GIVEN DATA:
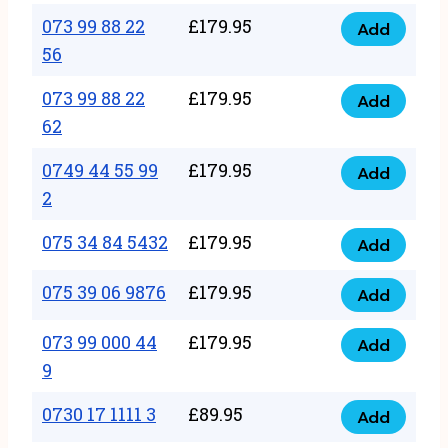
33
073 99 88 22
£
179.95
44
Add
quantity
073
56
77
99
22
073 99 88 22
£
179.95
88
Add
quantity
073
62
22
99
56
0749 44 55 99
£
179.95
88
Add
quantity
0749
2
22
44
62
075 34 84 5432
£
179.95
55
Add
quantity
075
99
34
075 39 06 9876
£
179.95
Add
2
075
84
quantity
39
073 99 000 44
£
179.95
5432
Add
073
06
9
quantity
99
9876
0730 17 1111 3
£
89.95
000
Add
quantity
0730
44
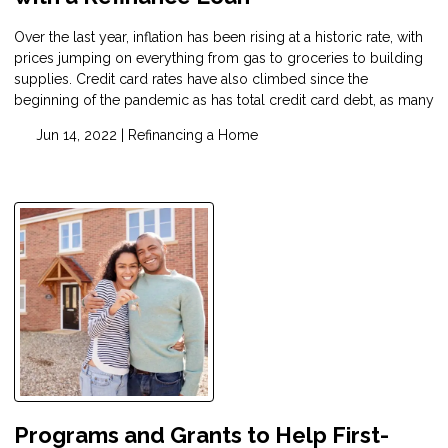
Over the last year, inflation has been rising at a historic rate, with
prices jumping on everything from gas to groceries to building
supplies. Credit card rates have also climbed since the
beginning of the pandemic as has total credit card debt, as many
Jun 14, 2022 |
Refinancing a Home
Programs and Grants to Help First-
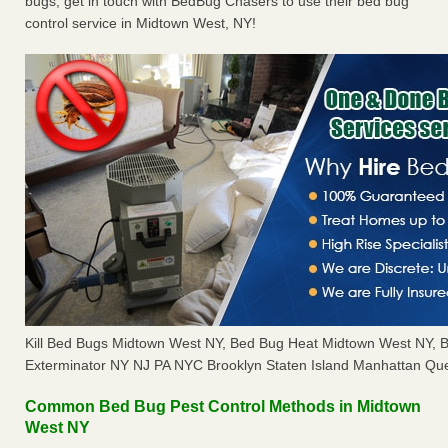
bugs, get in touch with BedBug Chasers to use their bed bug
control service in Midtown West, NY!
Kill Bed Bugs Midtown West NY, Bed Bug Heat Midtown West NY,
Exterminator NY NJ PA NYC Brooklyn Staten Island Manhattan Que
Common Bed Bug Pest Control Methods in Midtown
West NY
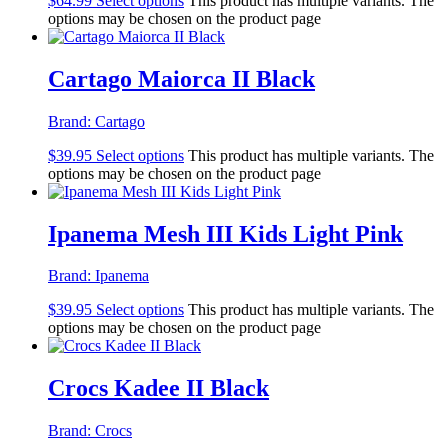
$
64.99
Select options
This product has multiple variants. The
options may be chosen on the product page
Cartago Maiorca II Black
Brand:
Cartago
$
39.95
Select options
This product has multiple variants. The
options may be chosen on the product page
Ipanema Mesh III Kids Light Pink
Brand:
Ipanema
$
39.95
Select options
This product has multiple variants. The
options may be chosen on the product page
Crocs Kadee II Black
Brand:
Crocs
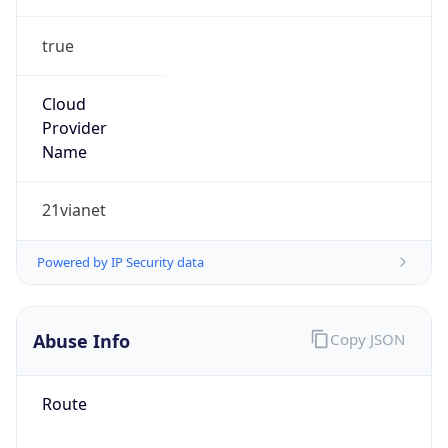
true
Cloud
Provider
Name
21vianet
Powered by IP Security data
Abuse Info
Copy JSON
Route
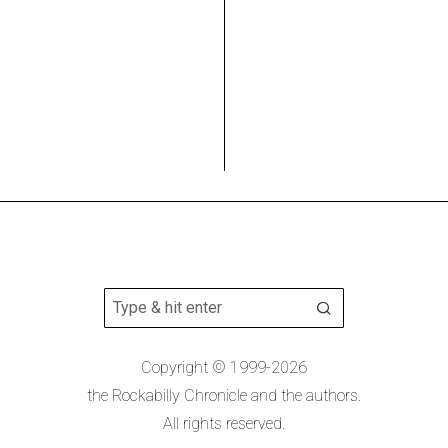
Copyright © 1999-2026
the Rockabilly Chronicle and the authors.
All rights reserved.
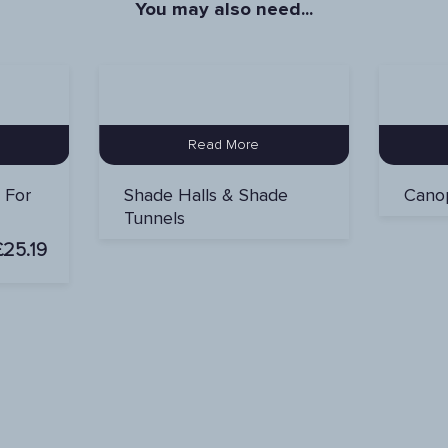
You may also need...
Read More
r For
Shade Halls & Shade
Canop
Tunnels
£
25.19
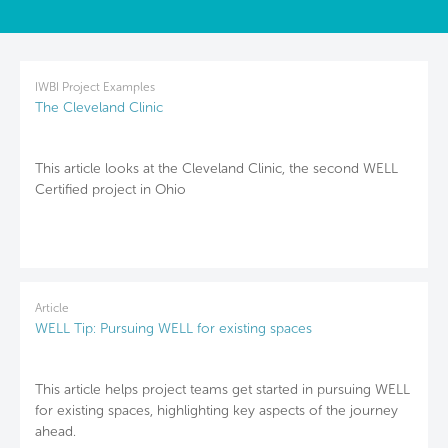
IWBI Project Examples
The Cleveland Clinic
This article looks at the Cleveland Clinic, the second WELL
Certified project in Ohio
Article
WELL Tip: Pursuing WELL for existing spaces
This article helps project teams get started in pursuing WELL
for existing spaces, highlighting key aspects of the journey
ahead.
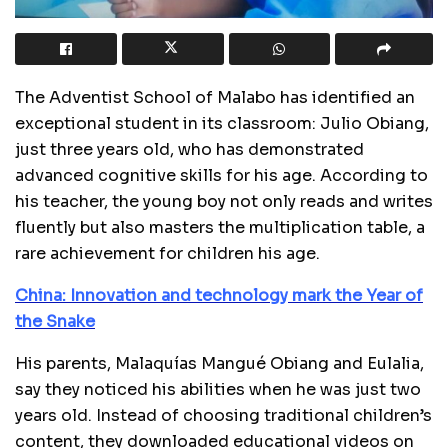
The Adventist School of Malabo has identified an
exceptional student in its classroom: Julio Obiang,
just three years old, who has demonstrated
advanced cognitive skills for his age. According to
his teacher, the young boy not only reads and writes
fluently but also masters the multiplication table, a
rare achievement for children his age.
China: Innovation and technology mark the Year of
the Snake
His parents, Malaquías Mangué Obiang and Eulalia,
say they noticed his abilities when he was just two
years old. Instead of choosing traditional children’s
content, they downloaded educational videos on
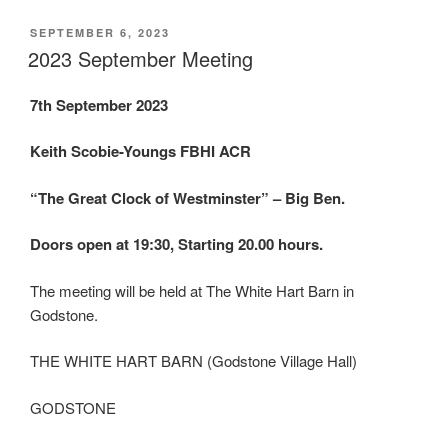
POSTED
SEPTEMBER 6, 2023
ON
2023 September Meeting
7th September 2023
Keith Scobie-Youngs FBHI ACR
“The Great Clock of Westminster” – Big Ben.
Doors open at 19:30, Starting 20.00 hours.
The meeting will be held at The White Hart Barn in
Godstone.
THE WHITE HART BARN (Godstone Village Hall)
GODSTONE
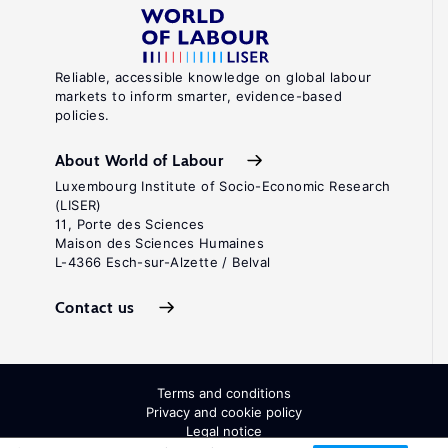
Reliable, accessible knowledge on global labour
markets to inform smarter, evidence-based
policies.
About World of Labour
Luxembourg Institute of Socio-Economic Research
(LISER)
11, Porte des Sciences
Maison des Sciences Humaines
L-4366 Esch-sur-Alzette / Belval
Contact us
Terms and conditions
Privacy and cookie policy
Legal notice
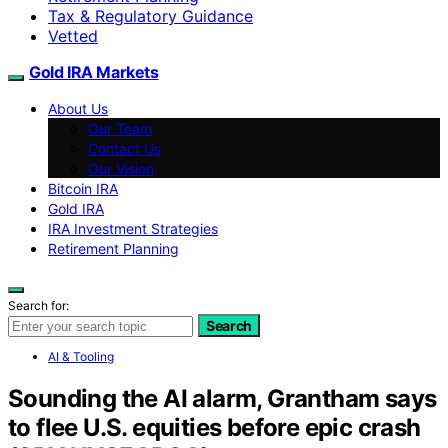
Tax & Regulatory Guidance
Vetted
Gold IRA Markets
About Us
Our Team
Contact Us
Our Vision
Bitcoin IRA
Gold IRA
IRA Investment Strategies
Retirement Planning
Search for:
Search
AI & Tooling
Sounding the AI alarm, Grantham says
to flee U.S. equities before epic crash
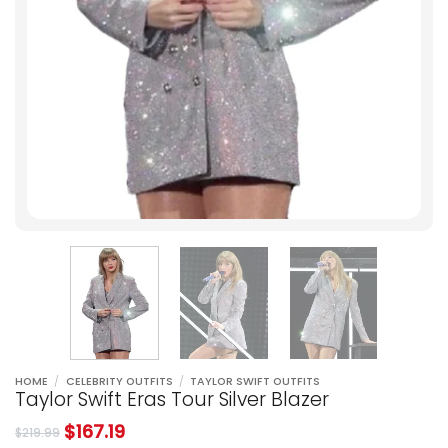
HOME
/
CELEBRITY OUTFITS
/
TAYLOR SWIFT OUTFITS
Taylor Swift Eras Tour Silver Blazer
$
167.19
$
219.99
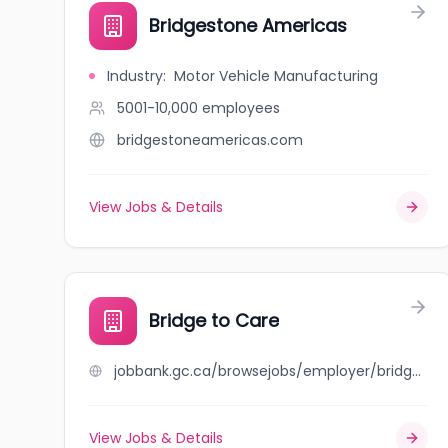
Bridgestone Americas
Industry
:
Motor Vehicle Manufacturing
5001-10,000
employees
bridgestoneamericas.com
View Jobs & Details
Bridge to Care
jobbank.gc.ca/browsejobs/employer/bridge+to+care/ca
View Jobs & Details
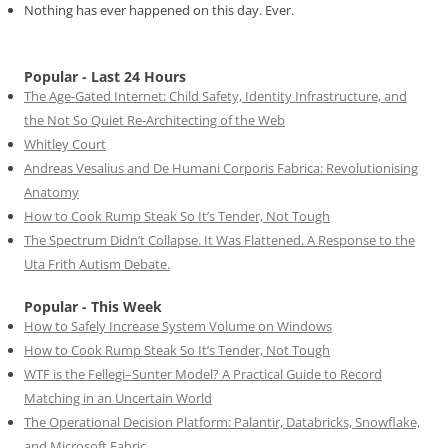
Nothing has ever happened on this day. Ever.
Popular - Last 24 Hours
The Age-Gated Internet: Child Safety, Identity Infrastructure, and
the Not So Quiet Re-Architecting of the Web
Whitley Court
Andreas Vesalius and De Humani Corporis Fabrica: Revolutionising
Anatomy
How to Cook Rump Steak So It’s Tender, Not Tough
The Spectrum Didn’t Collapse. It Was Flattened. A Response to the
Uta Frith Autism Debate.
Popular - This Week
How to Safely Increase System Volume on Windows
How to Cook Rump Steak So It’s Tender, Not Tough
WTF is the Fellegi–Sunter Model? A Practical Guide to Record
Matching in an Uncertain World
The Operational Decision Platform: Palantir, Databricks, Snowflake,
and Microsoft Fabric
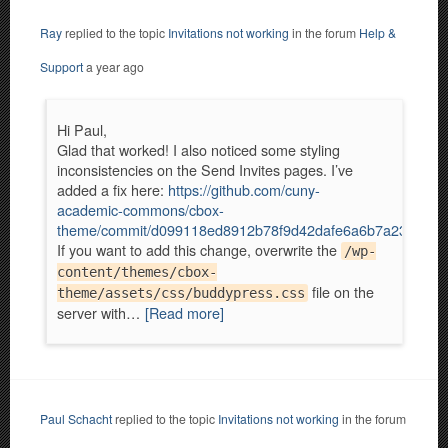
Ray
replied to the topic
Invitations not working
in the forum
Help &
Support
a year ago
Hi Paul,
Glad that worked! I also noticed some styling
inconsistencies on the Send Invites pages. I’ve
added a fix here:
https://github.com/cuny-
academic-commons/cbox-
theme/commit/d099118ed8912b78f9d42dafe6a6b7a2322abf
If you want to add this change, overwrite the
/wp-
content/themes/cbox-
file on the
theme/assets/css/buddypress.css
server with…
[Read more]
Paul Schacht
replied to the topic
Invitations not working
in the forum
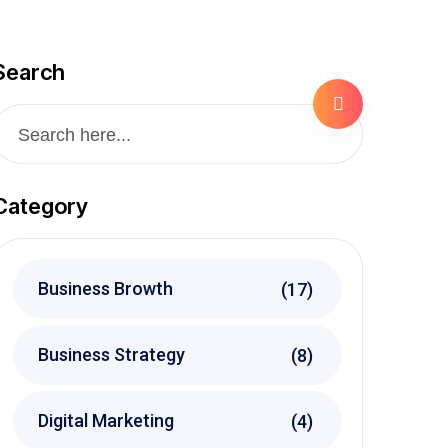
Search
Category
Business Browth
(17)
Business Strategy
(8)
Digital Marketing
(4)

EXERCISE: From the opening line of the entries above to the line that holds "Programs and Grants", inclusive, reproduce each line exactly and omit any picture.

ANSWER AREA:
33
073 99 88 22
£
179.95
44
Add
quantity
073
56
77
99
22
073 99 88 22
£
179.95
88
Add
quantity
073
62
22
99
56
0749 44 55 99
£
179.95
88
Add
quantity
0749
2
22
44
62
075 34 84 5432
£
179.95
55
Add
quantity
075
99
34
075 39 06 9876
£
179.95
Add
2
075
84
quantity
39
073 99 000 44
£
179.95
5432
Add
073
06
9
quantity
99
9876
0730 17 1111 3
£
89.95
000
Add
quantity
0730
44
Over the last year, inflation has been rising at a historic rate, with
prices jumping on everything from gas to groceries to building
supplies. Credit card rates have also climbed since the
beginning of the pandemic as has total credit card debt, as many
Jun 14, 2022 |
Refinancing a Home
Programs and Grants to Help First-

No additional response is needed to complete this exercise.